● **Assignment**
Only the lines that include "nearly" should be copied from the data below.

● **Material for this task**
▬▬▬▬▬▬▬▬▬▬

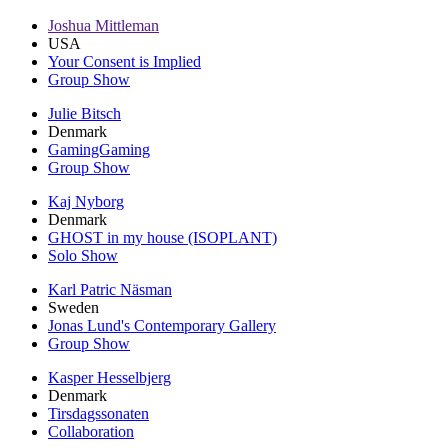
Joshua Mittleman
USA
Your Consent is Implied
Group Show
Julie Bitsch
Denmark
GamingGaming
Group Show
Kaj Nyborg
Denmark
GHOST in my house (ISOPLANT)
Solo Show
Karl Patric Näsman
Sweden
Jonas Lund's Contemporary Gallery
Group Show
Kasper Hesselbjerg
Denmark
Tirsdagssonaten
Collaboration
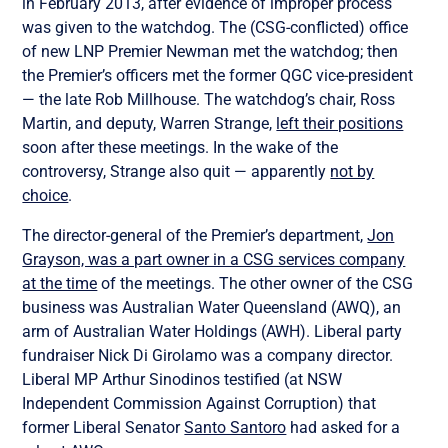
in February 2013, after evidence of improper process
was given to the watchdog. The (CSG-conflicted) office
of new LNP Premier Newman met the watchdog; then
the Premier’s officers met the former QGC vice-president
— the late Rob Millhouse. The watchdog’s chair, Ross
Martin, and deputy, Warren Strange,
left their positions
soon after these meetings. In the wake of the
controversy, Strange also quit — apparently
not by
choice
.
The director-general of the Premier’s department,
Jon
Grayson, was a part owner in a CSG services company
at the time
of the meetings. The other owner of the CSG
business was Australian Water Queensland (AWQ), an
arm of Australian Water Holdings (AWH). Liberal party
fundraiser Nick Di Girolamo was a company director.
Liberal MP Arthur Sinodinos testified (at NSW
Independent Commission Against Corruption) that
former Liberal Senator
Santo Santoro
had asked for a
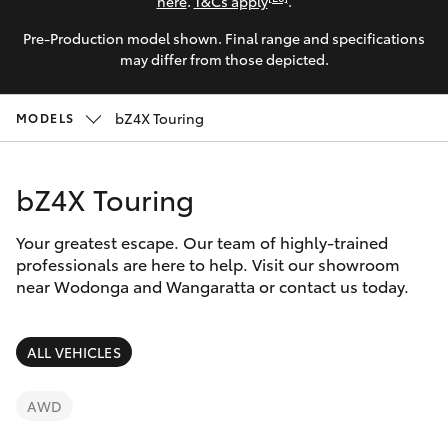
Parts & Accessories
here
.
T&Cs apply
.
Pre-Production model shown. Final range and specifications
Finance & Insurance
SUVs & 4WDs
may differ from those depicted.
Fleet
RAV4
bZ4X Touring
MODELS
Personalise
bZ4X
bZ4X Touring
Discover
bZ4X Touring
Your greatest escape. Our team of highly-trained
Contact
professionals are here to help. Visit our showroom
near Wodonga and Wangaratta or contact us today.
LandCruiser Prado
C-HR
ALL VEHICLES
Fortuner
AWD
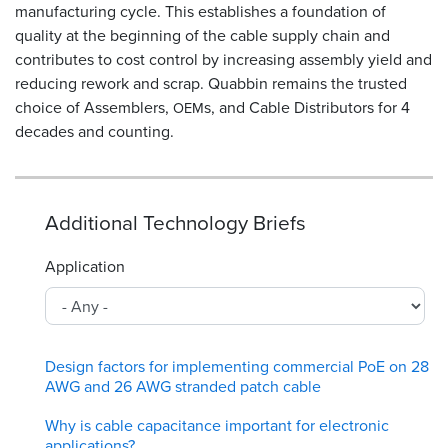
manufacturing cycle. This establishes a foundation of
quality at the beginning of the cable supply chain and
contributes to cost control by increasing assembly yield and
reducing rework and scrap. Quabbin remains the trusted
choice of Assemblers,
s, and Cable Distributors for 4
OEM
decades and counting.
Additional Technology Briefs
Application
Design factors for implementing commercial PoE on 28
AWG and 26 AWG stranded patch cable
Why is cable capacitance important for electronic
applications?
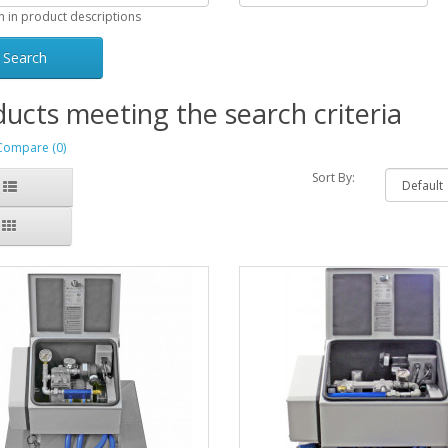
h in product descriptions
ucts meeting the search criteria
Compare (0)
Sort By:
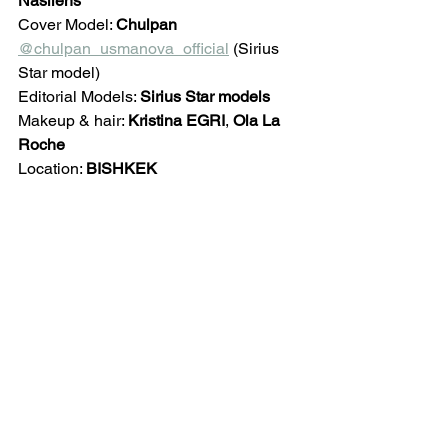
Nasilens
Cover Model: 
Chulpan 
@chulpan_usmanova_official
 (Sirius 
Star model)
Editorial Models: 
Sirius Star models
Makeup & hair: 
Kristina EGRI
, 
Ola La 
Roche
Location: 
BISHKEK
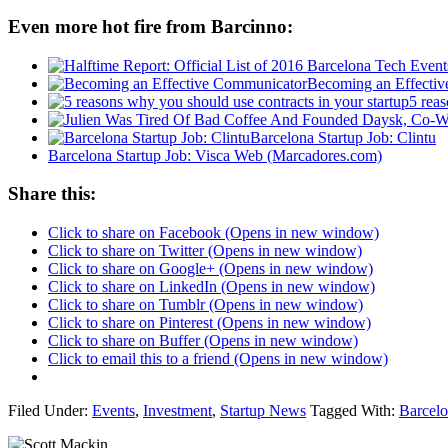
Even more hot fire from Barcinno:
Becoming an Effecti
5 reas
Barcelona Startup Job: Clintu
Barcelona Startup Job: Visca Web (Marcadores.com)
Share this:
Click to share on Facebook (Opens in new window)
Click to share on Twitter (Opens in new window)
Click to share on Google+ (Opens in new window)
Click to share on LinkedIn (Opens in new window)
Click to share on Tumblr (Opens in new window)
Click to share on Pinterest (Opens in new window)
Click to share on Buffer (Opens in new window)
Click to email this to a friend (Opens in new window)
Filed Under:
Events
,
Investment
,
Startup News
Tagged With:
Barcel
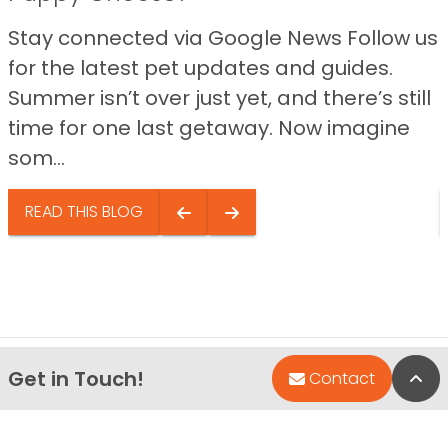
Stay connected via Google News Follow us
for the latest pet updates and guides.
Summer isn’t over just yet, and there’s still
time for one last getaway. Now imagine
som...
READ THIS BLOG
Get in Touch!
Bac
Contact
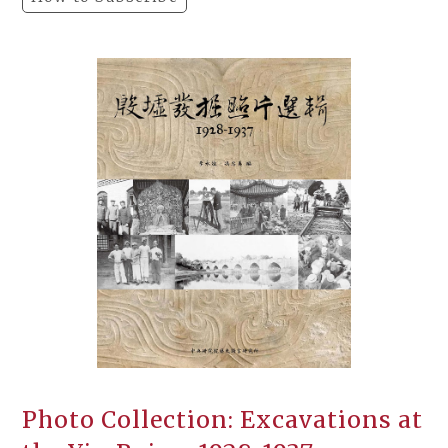
Photo Collection: Excavations at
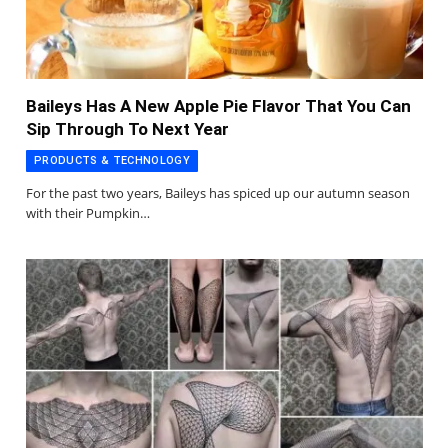
Baileys Has A New Apple Pie Flavor That You Can
Sip Through To Next Year
PRODUCTS & TECHNOLOGY
For the past two years, Baileys has spiced up our autumn season
with their Pumpkin…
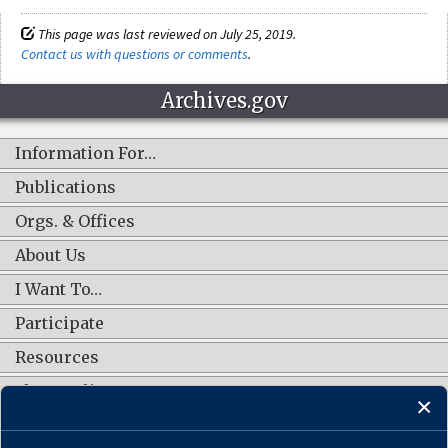
This page was last reviewed on July 25, 2019.
Contact us with questions or comments
.
Archives.gov
Information For…
Publications
Orgs. & Offices
About Us
I Want To…
Participate
Resources
Shop Online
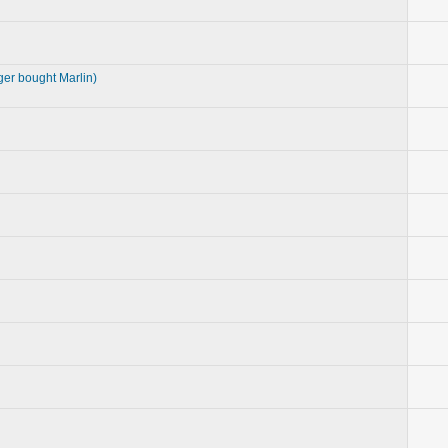
ger bought Marlin)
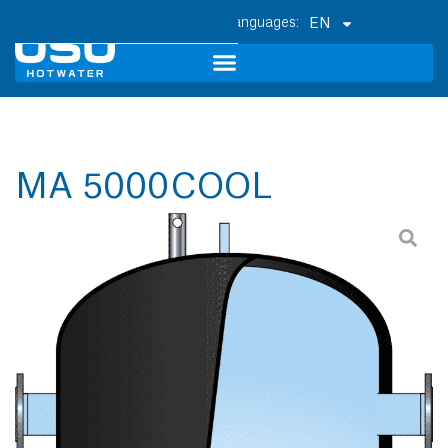
EN
MA 5000 COOL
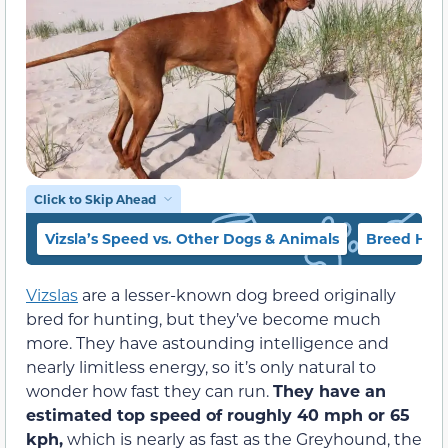
Click to Skip Ahead
Vizsla’s Speed vs. Other Dogs & Animals
Breed Hist
Vizslas
are a lesser-known dog breed originally
bred for hunting, but they’ve become much
more. They have astounding intelligence and
nearly limitless energy, so it’s only natural to
wonder how fast they can run.
They have an
estimated top speed of roughly 40 mph or 65
kph,
which is nearly as fast as the Greyhound, the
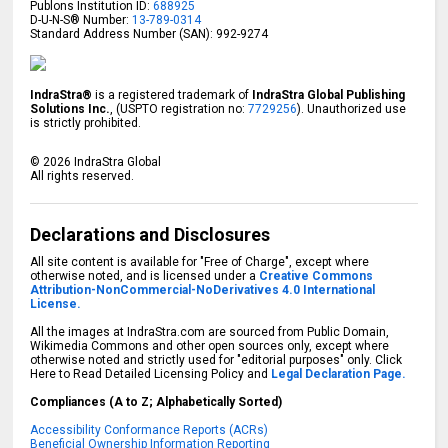
Publons Institution ID:
688925
D-U-N-S® Number:
13-789-0314
Standard Address Number (SAN): 992-9274
IndraStra®
is a registered trademark of
IndraStra Global Publishing
Solutions Inc.
, (USPTO registration no:
7729256
). Unauthorized use
is strictly prohibited.
©
2026
IndraStra Global
All rights reserved.
Declarations and Disclosures
All site content is available for "Free of Charge", except where
otherwise noted, and is licensed under a
Creative Commons
Attribution-NonCommercial-NoDerivatives 4.0 International
License.
All the images at IndraStra.com are sourced from Public Domain,
Wikimedia Commons and other open sources only, except where
otherwise noted and strictly used for "editorial purposes" only. Click
Here to Read Detailed Licensing Policy and
Legal Declaration Page.
Compliances (A to Z; Alphabetically Sorted)
Accessibility Conformance Reports (ACRs)
Beneficial Ownership Information Reporting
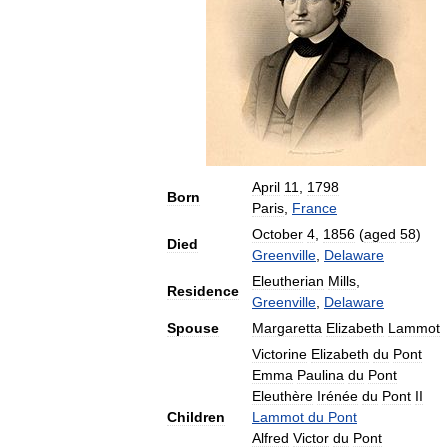
April
11
,
1798
Born
Paris
,
France
October
4
,
1856
(
aged
58
)
Died
Greenville
,
Delaware
Eleutherian
Mills
,
Residence
Greenville
,
Delaware
Spouse
Margaretta
Elizabeth
Lammot
Victorine
Elizabeth
du
Pont
Emma
Paulina
du
Pont
Eleuthère
Irénée
du
Pont
II
Children
Lammot
du
Pont
Alfred
Victor
du
Pont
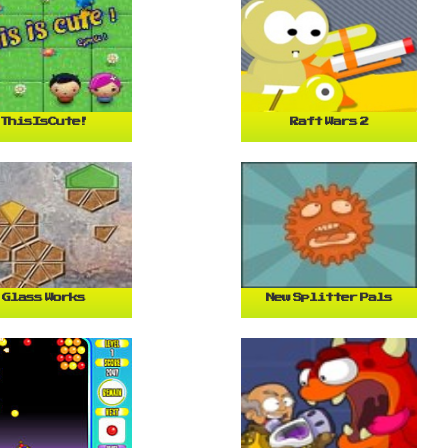
ThisIsCute!
Raft Wars 2
Glass Works
New Splitter Pals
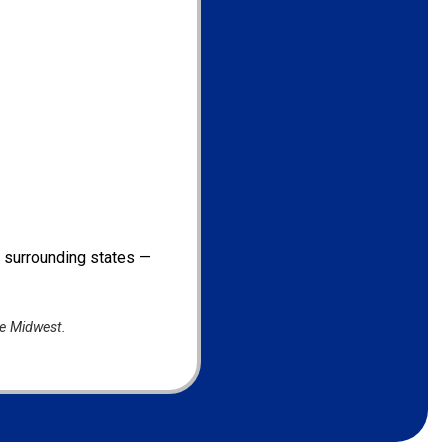
d surrounding states —
he Midwest.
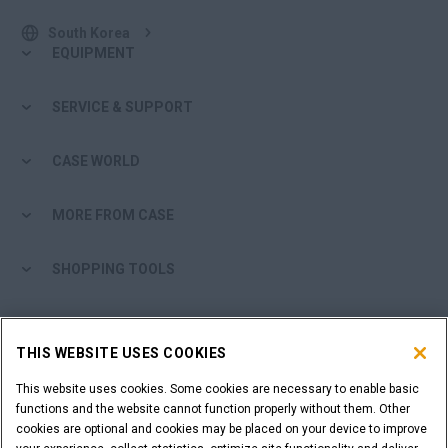
South Korea
EQUIPMENT
SERVICE & SUPPORT
CASE WORLD
MORE FROM CASE
SHOPPING TOOLS
ARE YOU A DEALER?
THIS WEBSITE USES COOKIES
DEALER LOGIN
This website uses cookies. Some cookies are necessary to enable basic
functions and the website cannot function properly without them. Other
cookies are optional and cookies may be placed on your device to improve
WANT TO BECOME A DEALER?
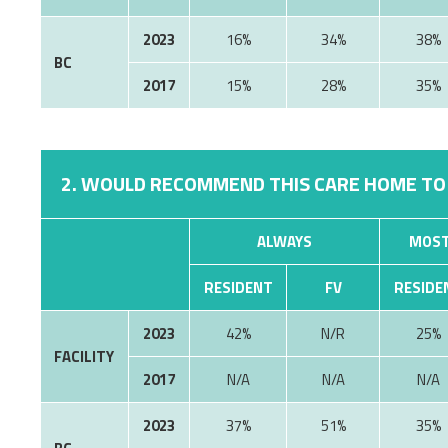
2023
16%
34%
38%
BC
2017
15%
28%
35%
2. WOULD RECOMMEND THIS CARE HOME TO
ALWAYS
MOST
RESIDENT
FV
RESIDE
2023
42%
N/R
25%
FACILITY
2017
N/A
N/A
N/A
2023
37%
51%
35%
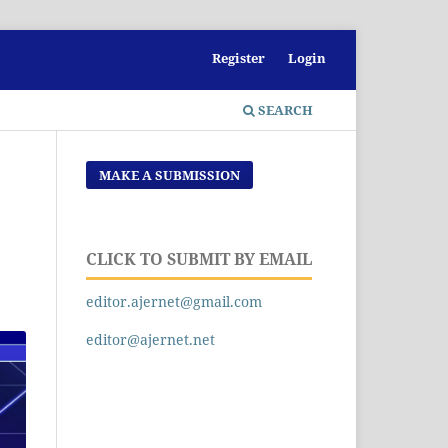
Register
Login
SEARCH
MAKE A SUBMISSION
CLICK TO SUBMIT BY EMAIL
editor.ajernet@gmail.com
editor@ajernet.net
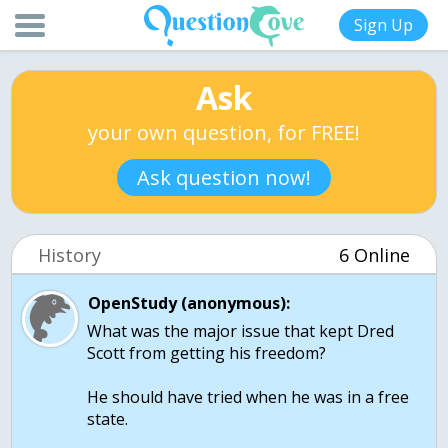
Sign Up
Ask
your own question, for FREE!
Ask question now!
History
6 Online
OpenStudy (anonymous):
What was the major issue that kept Dred
Scott from getting his freedom?
He should have tried when he was in a free
state.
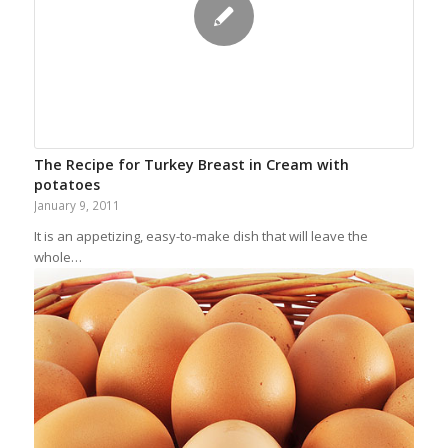
The Recipe for Turkey Breast in Cream with
potatoes
January 9, 2011
It is an appetizing, easy-to-make dish that will leave the
whole…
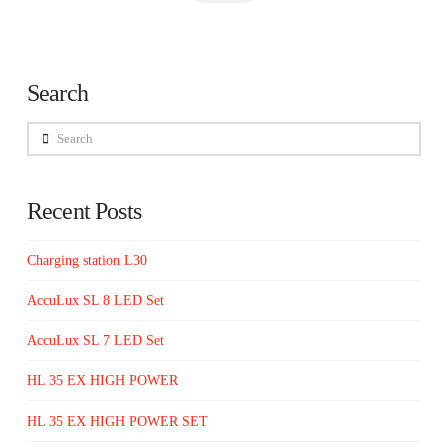
Search
Search
Recent Posts
Charging station L30
AccuLux SL 8 LED Set
AccuLux SL 7 LED Set
HL 35 EX HIGH POWER
HL 35 EX HIGH POWER SET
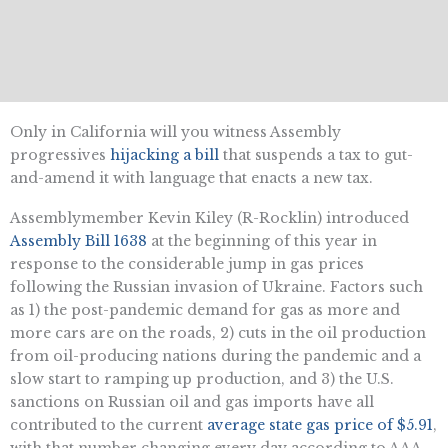
Only in California will you witness Assembly
progressives
hijacking a bill
that suspends a tax to gut-
and-amend it with language that enacts a new tax.
Assemblymember Kevin Kiley (R-Rocklin) introduced
Assembly Bill 1638
at the beginning of this year in
response to the considerable jump in gas prices
following the Russian invasion of Ukraine. Factors such
as 1) the post-pandemic demand for gas as more and
more cars are on the roads, 2) cuts in the oil production
from oil-producing nations during the pandemic and a
slow start to ramping up production, and 3) the U.S.
sanctions on Russian oil and gas imports have all
contributed to the current
average state gas price of $5.91
,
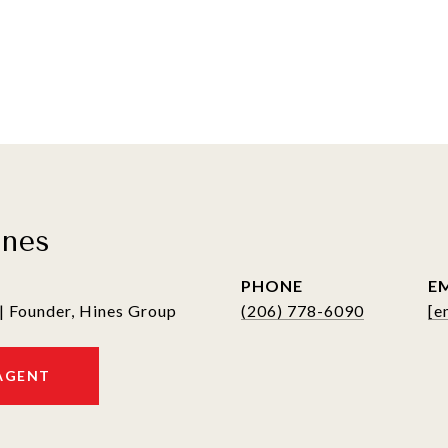
ines
PHONE
E
| Founder, Hines Group
(206) 778-6090
[e
AGENT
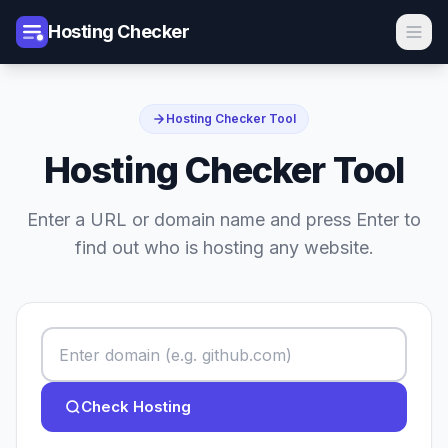
Hosting Checker
Hosting Checker Tool
Hosting Checker Tool
Enter a URL or domain name and press Enter to
find out who is hosting any website.
Check Hosting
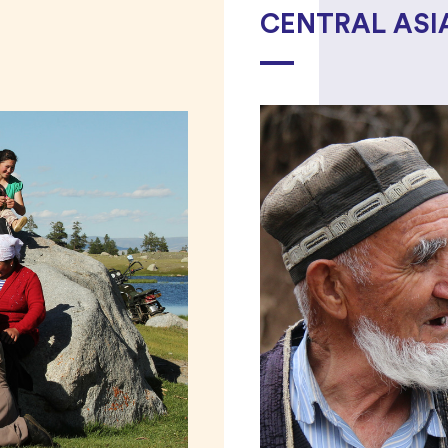
CENTRAL ASI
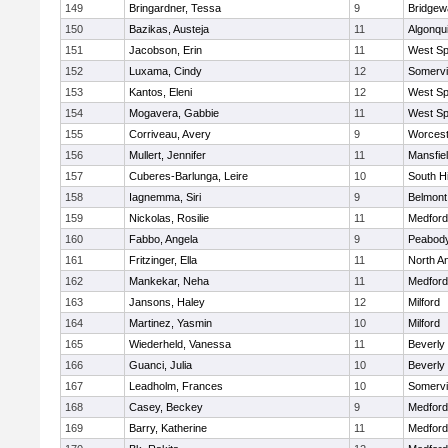
149
Bringardner, Tessa
9
Bridge
150
Bazikas, Austeja
11
Algonqu
151
Jacobson, Erin
11
West Spr
152
Luxama, Cindy
12
Somervil
153
Kantos, Eleni
12
West Spr
154
Mogavera, Gabbie
11
West Spr
155
Corriveau, Avery
9
Worcest
156
Mullert, Jennifer
11
Mansfie
157
Cuberes-Barlunga, Leire
10
South H
158
Iagnemma, Siri
9
Belmont
159
Nickolas, Rosilie
11
Medford
160
Fabbo, Angela
9
Peabody
161
Fritzinger, Ella
11
North A
162
Mankekar, Neha
11
Medford
163
Jansons, Haley
12
Milford
164
Martinez, Yasmin
10
Milford
165
Wiederheld, Vanessa
11
Beverly
166
Guanci, Julia
10
Beverly
167
Leadholm, Frances
10
Somervil
168
Casey, Beckey
9
Medford
169
Barry, Katherine
11
Medford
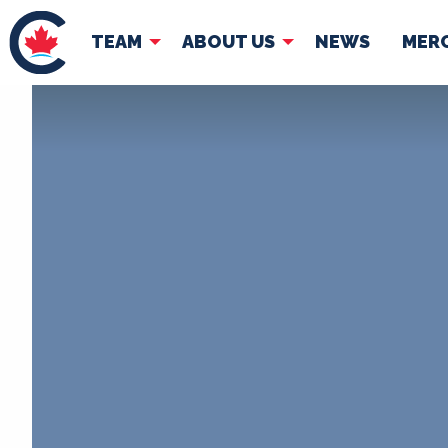
TEAM
ABOUT US
NEWS
MER
TEAM
ABOUT
Pierre Poilievre
Governing Doc
Your Conservative MPs
Shadow Cabinet
National Council
EDAs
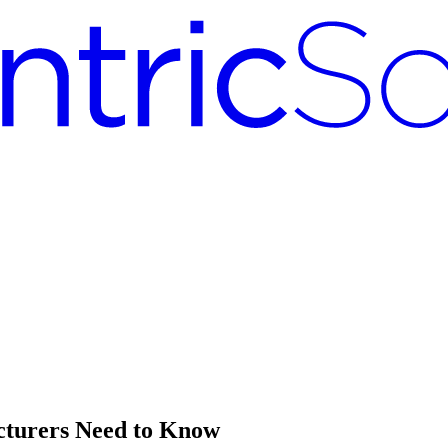
cturers Need to Know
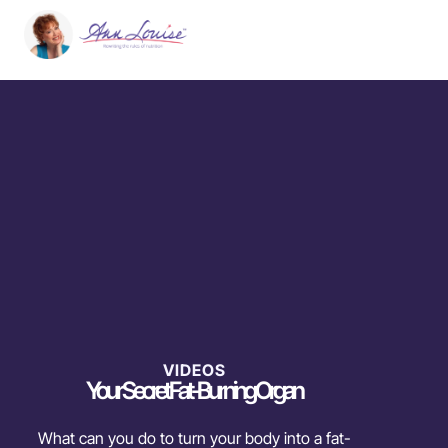
VIDEOS
Your Secret Fat-Burning Organ
What can you do to turn your body into a fat-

▬▬▬▬▬▬▬▬▬▬

● **Solution to this task**
nearly limitless energy, so it’s only natural to
which is nearly as fast as the Greyhound, the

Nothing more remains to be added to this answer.